If you need zero duplicates — a commit strategy alone won't get you there. That calls for exactly-once via transactions (Transactions and EOS) or an idempotent handler (Processing guarantees — the next lesson). A bare offset commit on the consumer side never gives exactly-once, no matter how you configure it.

What to try hands-on

run make run-auto CRASH=15 without waiting for the 2-second auto-commit — then make run-auto CRASH=0, see duplicates in processed-auto.log;
increase WORK_DELAY=400ms and CRASH=20 — processing will stretch to 8 seconds, auto-commit will fire; the second run will show that some offsets are lost (loss = total < SEED_MESSAGES);
run the same experiment on run-sync and run-async — on sync the duplicates are exactly one batch in size; on async — the size of the commit window;
check make group-describe-auto after each run: see the committed offset per partition;
delete the group's committed offset (make group-delete-auto) and run again — the group starts from earliest and the entire topic is re-read, just like the first run.

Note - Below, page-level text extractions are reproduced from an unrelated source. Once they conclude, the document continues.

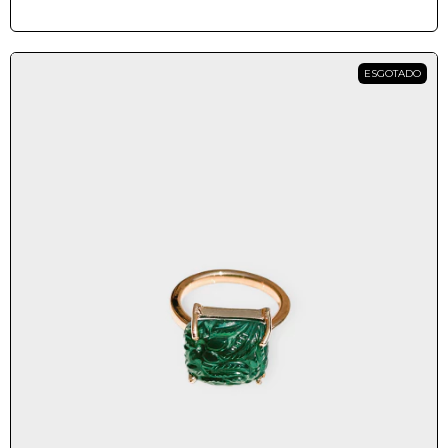
ESGOTADO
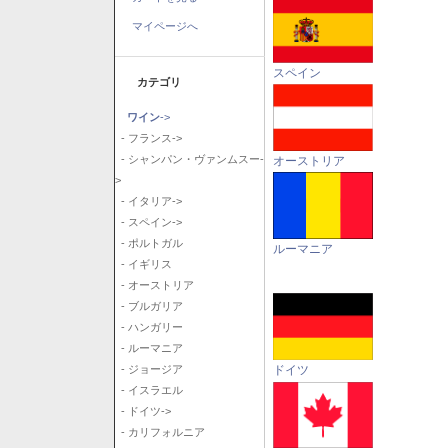
マイページへ
スペイン
カテゴリ
ワイン
->
- フランス->
- シャンパン・ヴァンムスー-
オーストリア
>
- イタリア->
- スペイン->
- ポルトガル
ルーマニア
- イギリス
- オーストリア
- ブルガリア
- ハンガリー
- ルーマニア
ドイツ
- ジョージア
- イスラエル
- ドイツ->
- カリフォルニア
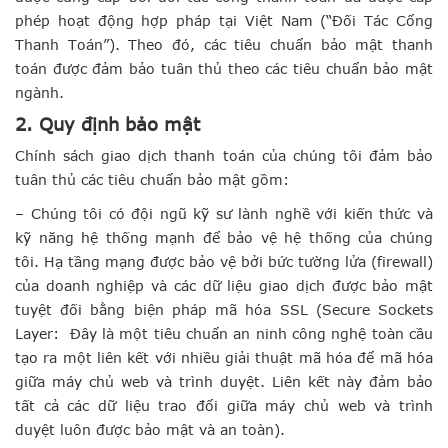
phép hoạt động hợp pháp tại Việt Nam (“Đối Tác Cổng
Thanh Toán”). Theo đó, các tiêu chuẩn bảo mật thanh
toán được đảm bảo tuân thủ theo các tiêu chuẩn bảo mật
ngành.
2. Quy định bảo mật
Chính sách giao dịch thanh toán của chúng tôi đảm bảo
tuân thủ các tiêu chuẩn bảo mật gồm:
– Chúng tôi có đội ngũ kỹ sư lành nghề với kiến thức và
kỹ năng hệ thống mạnh để bảo vệ hệ thống của chúng
tôi. Hạ tầng mạng được bảo vệ bởi bức tường lửa (firewall)
của doanh nghiệp và các dữ liệu giao dịch được bảo mật
tuyệt đối bằng biện pháp mã hóa SSL (Secure Sockets
Layer: Đây là một tiêu chuẩn an ninh công nghệ toàn cầu
tạo ra một liên kết với nhiều giải thuật mã hóa để mã hóa
giữa máy chủ web và trình duyệt. Liên kết này đảm bảo
tất cả các dữ liệu trao đổi giữa máy chủ web và trình
duyệt luôn được bảo mật và an toàn).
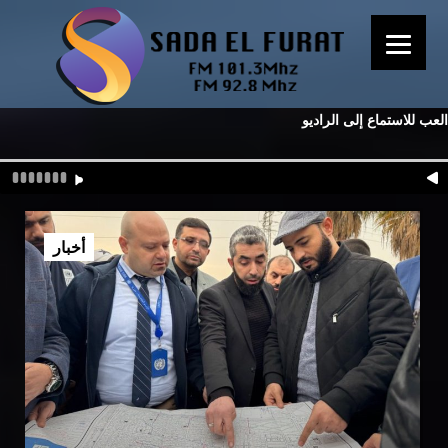
العب للاستماع إلى الراديو
أخبار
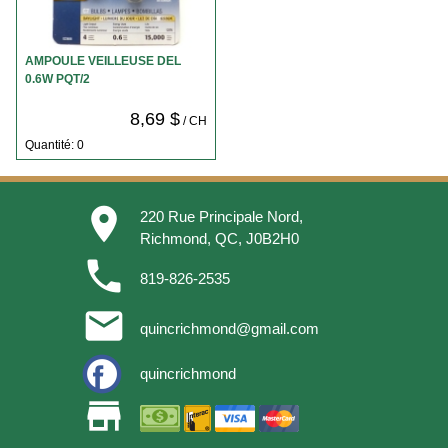
AMPOULE VEILLEUSE DEL
0.6W PQT/2
8,69 $
/ CH
Quantité: 0
place
220 Rue Principale Nord,
Richmond, QC, J0B2H0
phone
819-826-2535
email
quincrichmond@gmail.com
quincrichmond
store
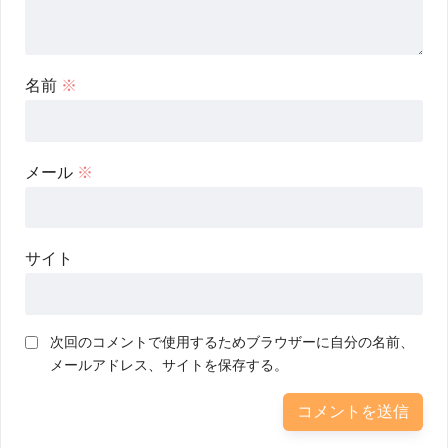
名前
※
メール
※
サイト
次回のコメントで使用するためブラウザーに自分の名前、
メールアドレス、サイトを保存する。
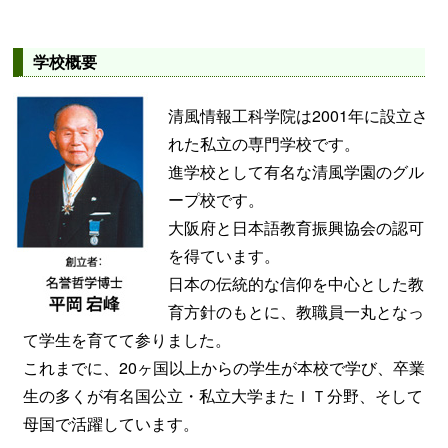
学校概要
清風情報工科学院は2001年に設立さ
れた私立の専門学校です。
進学校として有名な清風学園のグル
ープ校です。
大阪府と日本語教育振興協会の認可
を得ています。
日本の伝統的な信仰を中心とした教
育方針のもとに、教職員一丸となっ
て学生を育てて参りました。
これまでに、20ヶ国以上からの学生が本校で学び、卒業
生の多くが有名国公立・私立大学またＩＴ分野、そして
母国で活躍しています。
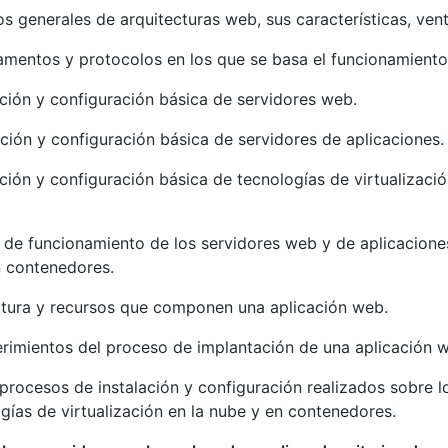
 generales de arquitecturas web, sus características, vent
amentos y protocolos en los que se basa el funcionamiento
ación y configuración básica de servidores web.
ación y configuración básica de servidores de aplicaciones.
ción y configuración básica de tecnologías de virtualizaci
de funcionamiento de los servidores web y de aplicaciones
n contenedores.
ctura y recursos que componen una aplicación web.
rimientos del proceso de implantación de una aplicación 
rocesos de instalación y configuración realizados sobre l
gías de virtualización en la nube y en contenedores.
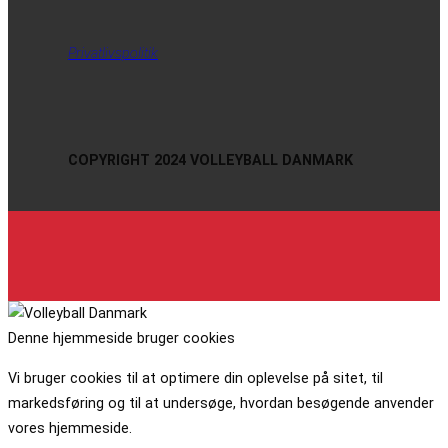
Privatlivspolitik
COPYRIGHT 2024 VOLLEYBALL DANMARK
Denne hjemmeside bruger cookies
Vi bruger cookies til at optimere din oplevelse på sitet, til
markedsføring og til at undersøge, hvordan besøgende anvender
vores hjemmeside.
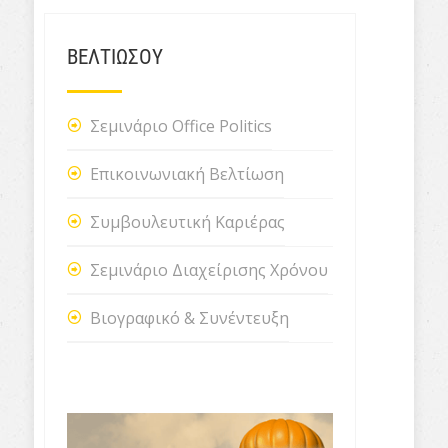
ΒΕΛΤΙΩΣΟΥ
Σεμινάριο Office Politics
Επικοινωνιακή Βελτίωση
Συμβουλευτική Καριέρας
Σεμινάριο Διαχείρισης Χρόνου
Βιογραφικό & Συνέντευξη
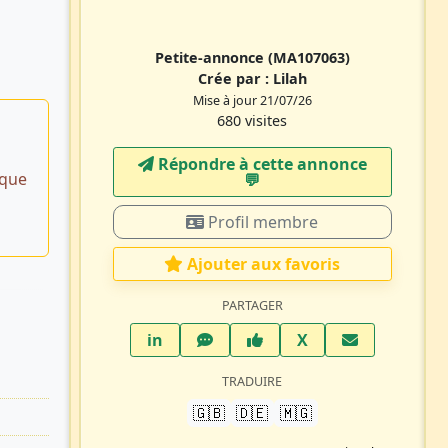
Petite-annonce
(MA107063)
Crée par :
Lilah
Mise à jour 21/07/26
680 visites
Répondre à cette annonce
ique
💬​
Profil membre
Ajouter aux favoris
PARTAGER
LinkedIn
WhatsApp
Facebook
Twitter X
in
X
TRADUIRE
🇬🇧
🇩🇪
🇲🇬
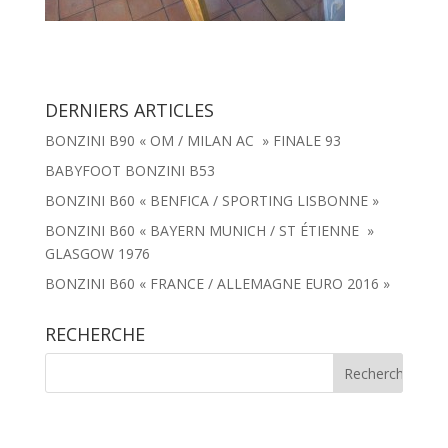
DERNIERS ARTICLES
BONZINI B90 « OM / MILAN AC » FINALE 93
BABYFOOT BONZINI B53
BONZINI B60 « BENFICA / SPORTING LISBONNE »
BONZINI B60 « BAYERN MUNICH / ST ÉTIENNE »
GLASGOW 1976
BONZINI B60 « FRANCE / ALLEMAGNE EURO 2016 »
RECHERCHE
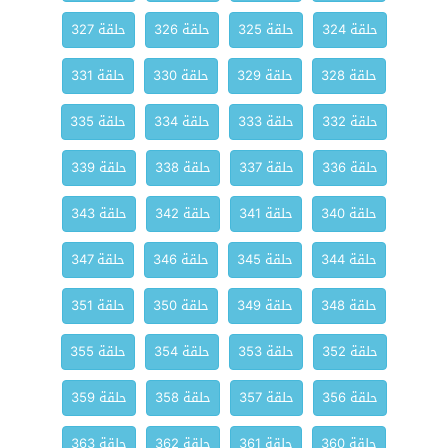
حلقة 324
حلقة 325
حلقة 326
حلقة 327
حلقة 328
حلقة 329
حلقة 330
حلقة 331
حلقة 332
حلقة 333
حلقة 334
حلقة 335
حلقة 336
حلقة 337
حلقة 338
حلقة 339
حلقة 340
حلقة 341
حلقة 342
حلقة 343
حلقة 344
حلقة 345
حلقة 346
حلقة 347
حلقة 348
حلقة 349
حلقة 350
حلقة 351
حلقة 352
حلقة 353
حلقة 354
حلقة 355
حلقة 356
حلقة 357
حلقة 358
حلقة 359
حلقة 360
حلقة 361
حلقة 362
حلقة 363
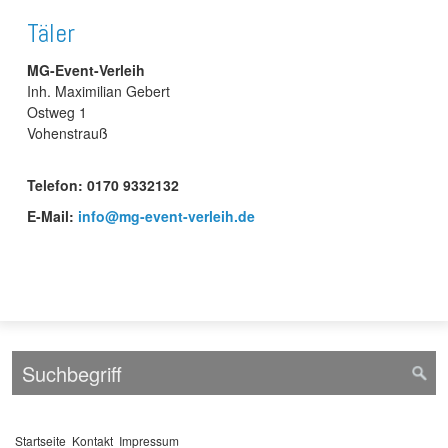
Täler
MG-Event-Verleih
Inh. Maximilian Gebert
Ostweg 1
Vohenstrauß
Telefon: 0170 9332132
E-Mail:
info@mg-event-verleih.de
Startseite
Kontakt
Impressum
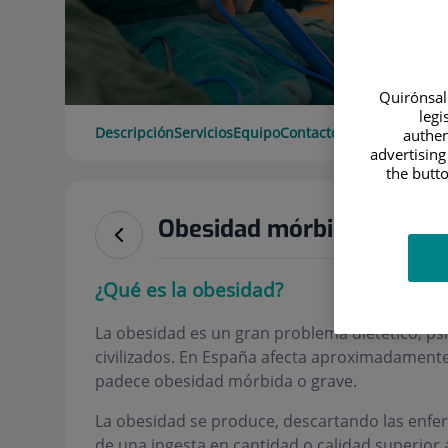
Quirónsalu
legi
Descripción
Servicios
Equipo
Contacto
Horario
authen
advertising
the butto
Obesidad mórbida
¿Qué es la obesidad?
La obesidad es un gran problema dietético, psi
civilizados. En España afecta aproximadamente 
padece obesidad mórbida o grave.
La obesidad se produce, descartando las enf
de una ingesta en cantidad o calidad superior 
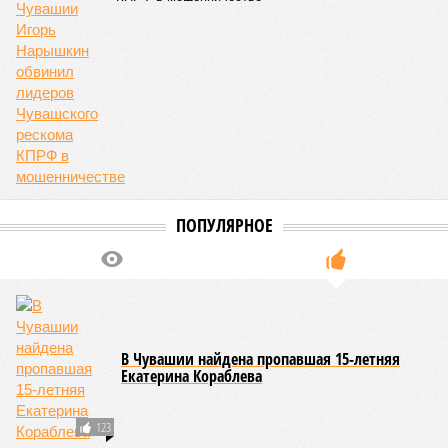
ПОПУЛЯРНОЕ
В Чувашии найдена пропавшая 15-летняя
Екатерина Кораблева
123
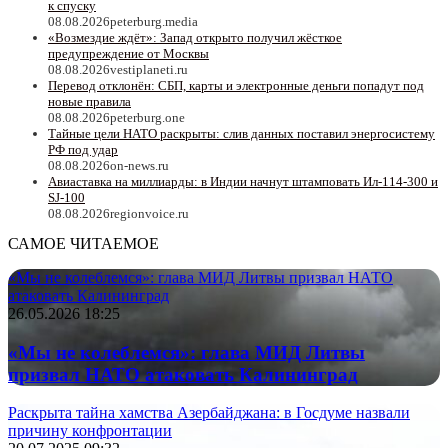
к спуску
08.08.2026
peterburg.media
«Возмездие ждёт»: Запад открыто получил жёсткое
предупреждение от Москвы
08.08.2026
vestiplaneti.ru
Перевод отклонён: СБП, карты и электронные деньги попадут под
новые правила
08.08.2026
peterburg.one
Тайные цели НАТО раскрыты: слив данных поставил энергосистему
РФ под удар
08.08.2026
on-news.ru
Авиаставка на миллиарды: в Индии начнут штамповать Ил‑114‑300 и
SJ‑100
08.08.2026
regionvoice.ru
САМОЕ ЧИТАЕМОЕ
«Мы не колеблемся»: глава МИД Литвы призвал НАТО
атаковать Калининград
26.05.2026 18:25
«Мы не колеблемся»: глава МИД Литвы
призвал НАТО атаковать Калининград
Раскрыта тайна хамства Азербайджана: в Госдуме назвали
причину конфронтации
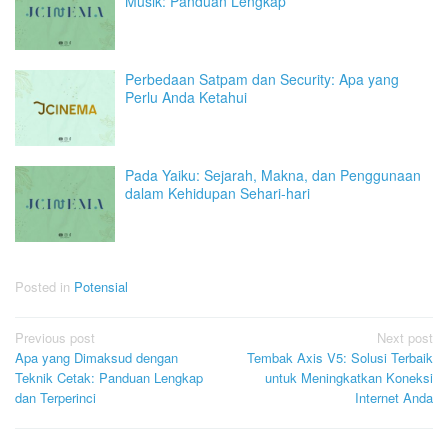
Musik: Panduan Lengkap
Perbedaan Satpam dan Security: Apa yang
Perlu Anda Ketahui
Pada Yaiku: Sejarah, Makna, dan Penggunaan
dalam Kehidupan Sehari-hari
Posted in
Potensial
Post
Previous post
Next post
Apa yang Dimaksud dengan
Tembak Axis V5: Solusi Terbaik
navigation
Teknik Cetak: Panduan Lengkap
untuk Meningkatkan Koneksi
dan Terperinci
Internet Anda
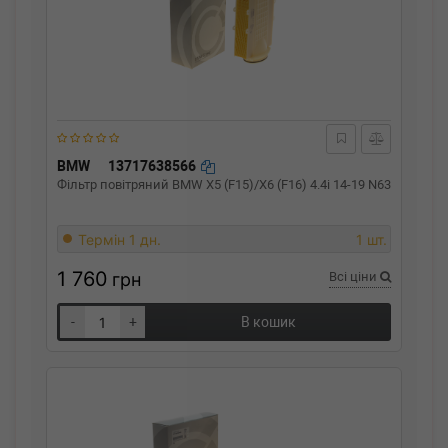
BMW
13717638566
Фільтр повітряний BMW X5 (F15)/X6 (F16) 4.4i 14-19 N63
Термін 1 дн.
1 шт.
1 760
грн
Всі ціни
-
+
В кошик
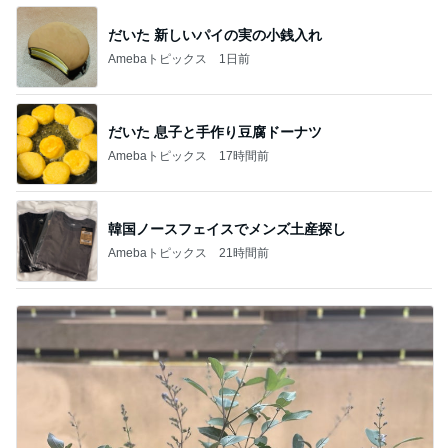
だいた 新しいパイの実の小銭入れ
Amebaトピックス
1日前
だいた 息子と手作り豆腐ドーナツ
Amebaトピックス
17時間前
韓国ノースフェイスでメンズ土産探し
Amebaトピックス
21時間前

This lesson covered the mechanics of commits. The next one (Processing guarantees) covers why a commit strategy alone can't give you exactly-once, and why the handler needs idempotency plus a dedup table. There — Postgres, INSERT ... ON CONFLICT DO NOTHING, and kill -9 in the middle of processing no longer produces duplicates in the database — because the handler is protected, not the consumer.